:: Task goal ::
Given the entries that follow, write out exactly the lines starting at the one containing "Code § 19.2-392.2 y generalmente se limita a" and ending at the one containing "Existen disposiciones adicionales", both ends included, and only those.
━━━━━ Records provided
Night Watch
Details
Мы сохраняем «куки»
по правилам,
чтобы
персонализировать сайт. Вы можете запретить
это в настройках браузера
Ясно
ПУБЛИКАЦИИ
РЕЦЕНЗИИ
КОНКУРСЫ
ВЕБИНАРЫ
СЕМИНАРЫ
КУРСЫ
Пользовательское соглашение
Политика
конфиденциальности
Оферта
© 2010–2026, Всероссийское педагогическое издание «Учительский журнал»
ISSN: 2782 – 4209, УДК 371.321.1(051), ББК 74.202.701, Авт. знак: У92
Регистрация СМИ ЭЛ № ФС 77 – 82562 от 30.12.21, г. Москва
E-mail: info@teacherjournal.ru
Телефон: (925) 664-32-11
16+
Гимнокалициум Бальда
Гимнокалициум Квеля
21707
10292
━━━━━━━━━━
━━━━━ Records provided
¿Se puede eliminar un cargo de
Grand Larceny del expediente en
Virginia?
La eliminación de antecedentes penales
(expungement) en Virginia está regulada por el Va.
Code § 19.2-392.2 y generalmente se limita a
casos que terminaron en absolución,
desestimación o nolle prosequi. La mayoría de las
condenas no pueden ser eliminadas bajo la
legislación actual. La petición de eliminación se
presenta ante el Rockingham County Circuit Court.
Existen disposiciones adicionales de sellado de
━━━━━━━━━━
:: Exercise result ::
Code § 19.2-392.2 y generalmente se limita a
casos que terminaron en absolución,
desestimación o nolle prosequi. La mayoría de las
condenas no pueden ser eliminadas bajo la
legislación actual. La petición de eliminación se
presenta ante el Rockingham County Circuit Court.
Existen disposiciones adicionales de sellado de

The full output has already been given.